Moi j'étais assise sur la rive boueuse et j'observais ce théâtre de vaguelettes. Quelque part au fond de mon crâne, une drôle d'araignée, de ses fines pattes crochues, tissait méticuleusement une obscure toile de réflexions. Elle utilisait comme matière mes idées les plus sombres, les plus désagréables, les plus douloureuses. Sa funeste dentelle enveloppait l'intégralité de mon cortex de ces acides pensées. Je ne pouvais y échapper. Je ne pouvais ni la chasser ni la combattre. Cette bestiole me détruisait.

Comme la pluie, j'aurais aimé plonger dans le fleuve jusqu'à y disparaître. Me couchant dans la boue, j'ai fixé la surface et ai imaginé mon corps y couler lentement, submergé par les eaux. Avec émerveillement, je l'ai observé lutter, comme il aurait dû le faire tant de fois de son vivant. Lutter pour la vie. Puis, je me suis vue implorer de l'air jusqu'à en être totalement vidé, jusqu'à ne plus pouvoir bouger, jusqu'à ne plus pouvoir penser. Enfin est venue la longue descente jusqu'au fond, là où les eaux claires deviennent si profondes qu'elles s'assombrissent. Mon enveloppe vide disparaissant, moi avec. Et si je m'étais noyée ce jour-là, comme j'avais si bien pu me le figurer, j'aurais enfin trouvé le moyen de faire disparaître ces terreurs qui m'arrachaient si souvent à moi même. J'aurais pu noyer avec moi cette araignée perfide. Si j'avais été morte, ce jour-là, j'aurais enfin pu respirer.

La pluie s'amplifiait. Peut-être le ciel avait-il remarqué que mes yeux asséchés ne me permettaient plus de pleurer, alors, par pitié, s'était-il mis à le faire à ma place.

Puis, celui que je connaîtrai plus tard sous le nom de Ellie est arrivé. Il m'a dit:

— Mademoiselle, je crois que vous êtes couchée dans la boue.

— Je sais, ai-je répondu, sans même le regarder.

Alors il s'est couché à mes côtés, suffisamment loin pour ne pas me toucher, suffisamment proche pour que je l'entende respirer.
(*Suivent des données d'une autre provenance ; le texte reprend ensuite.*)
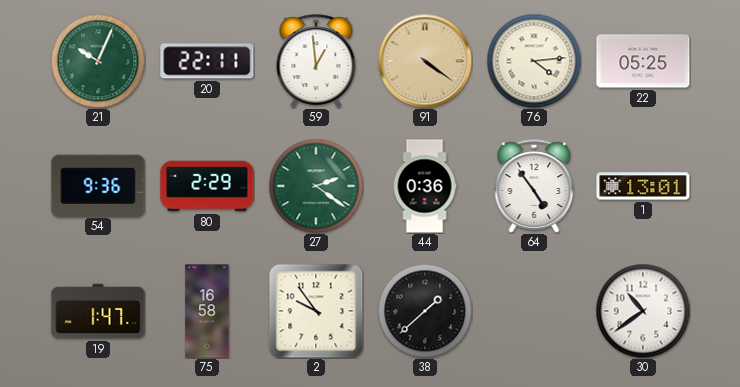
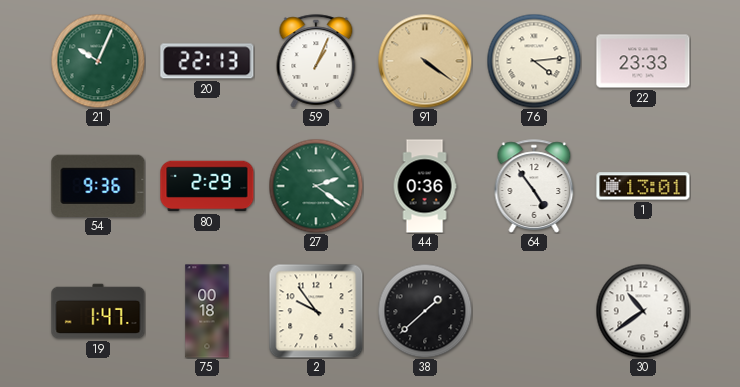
20: 22:11 -> 22:13
59: 12:59 -> 1:04
22: 05:25 -> 23:33
75: 16:58 -> 00:18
Je me suis demandé si Dieu m'avait envoyé cet homme pour m'empêcher de me tuer. Puis, je me suis dit que si Dieu avait pris connaissance de mes souffrances, ça aurait été lui qui m'aurait tuée dans le but de les alléger.

Alors, toujours couchée, je me suis tournée du côté de celui qui était venu à moi. Je me suis tournée vers lui et j'ai dit n'importe quoi. Il m'a répondu n'importe quoi à son tour et l'on a discuté pendant des heures de choses qui n'avaient aucun sens, de choses dont les gens ne discutent habituellement pas.

Et alors qu'à mes yeux ma vie n'avait plus de valeur, j'ai arrêté de me noyer. Du fond des eaux de la Oka, mon corps est remonté, d'une vitesse aussi puissante que la lenteur avec laquelle il y était descendu.

Je me suis juste dit que ce n'importe qui, qui me disait n'importe quoi, en valait peut-être la peine.